The flawed logic is blatant, but it’s useful to tease apart the specific logical fallacies he is making. He is assuming that because he cannot provide an explanation there is no explanation (the argument from personal incredulity). He then confuses currently unexplained (by him) with unexplainable. And then finishes off with the argument from ignorance – I don’t know what it is, therefore it’s probably a ship. This is the UFO/conspiracy theory/paranormal believer trifecta – a very common combination of logical fallacies that lead straight to the desired conclusion.

Another bit of bad logic worth pointing out is the failure to adequately consider alternatives, and to look for features that confirm the desired hypothesis – a form of confirmation bias.

Contrast this to the scientific process. A scientist, if he or she does not know what the cause of the blob of light is and therefore considers it an anomaly, will first do some background research to see if it’s a true anomaly. This would mean consulting the published literature and appropriate experts. No one can know all of our amassed scientific knowledge, so chances are there is already an answer out there if you are willing to look for it. Apparently it took one phone call or e-mail from a journalist to turn up a NASA expert who knew the explanation.

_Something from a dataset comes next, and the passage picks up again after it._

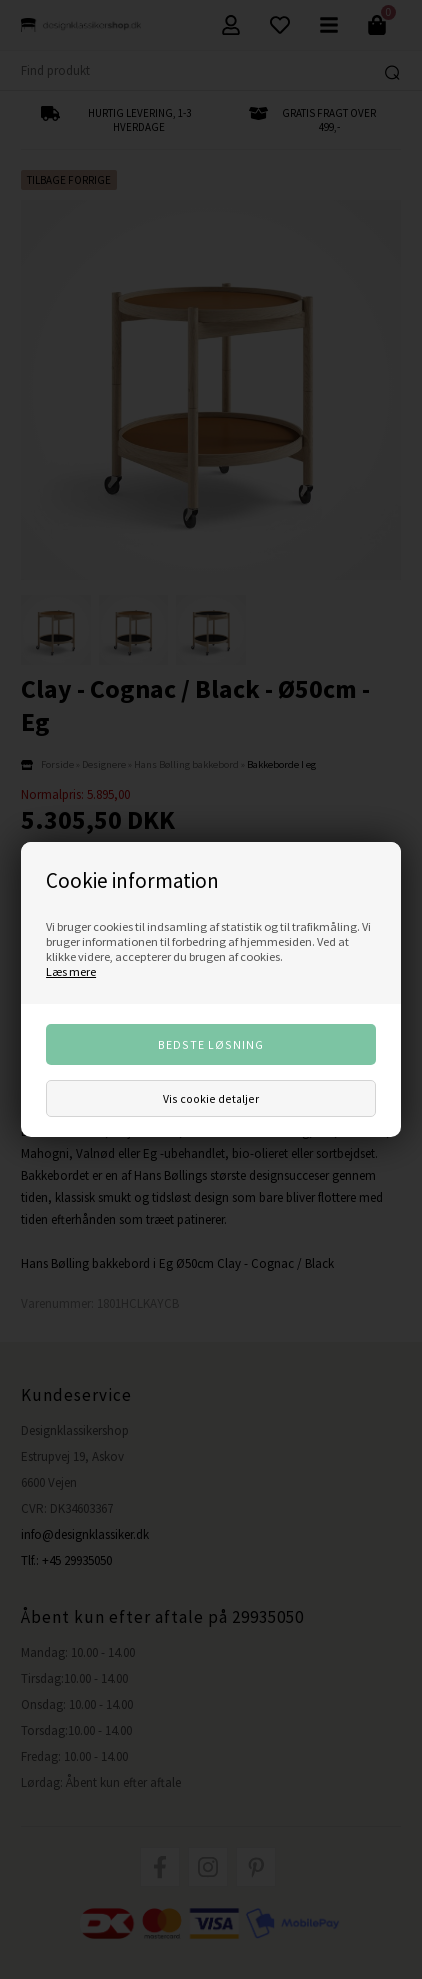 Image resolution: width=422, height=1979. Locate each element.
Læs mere (71, 971)
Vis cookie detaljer (211, 1098)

If a reasonable search turns up no explanation, then an exhaustive list of possible hypotheses should be generated, with an eye towards what observations or experiments would distinguish among them. If the scientists is interested, they could do further observations or experiments to figure out which hypotheses are viable, and eventually which one is likely to be the correct explanation. At any points along the way they could present their ideas at meetings or publish their thoughts, observations, or experimental results and let the process of peer-review go to work. Perhaps someone out there knows the answer, or made a similar observation.

Along the way a good scientist should be cautious, not leaping to conclusions that are not justified by the data, and not prematurely dismissing or settling upon any hypothesis.

The scientific approach to apparent anomalies works – at least better than any other process. The “paranormal” approach (whether it’s ghosthunting or UFO mystery mongering) has not produced anything useful. Just an endless string of breathless claims that evaporate under close scrutiny. Well – they have produced one thing: excellent examples of flawed logic at work.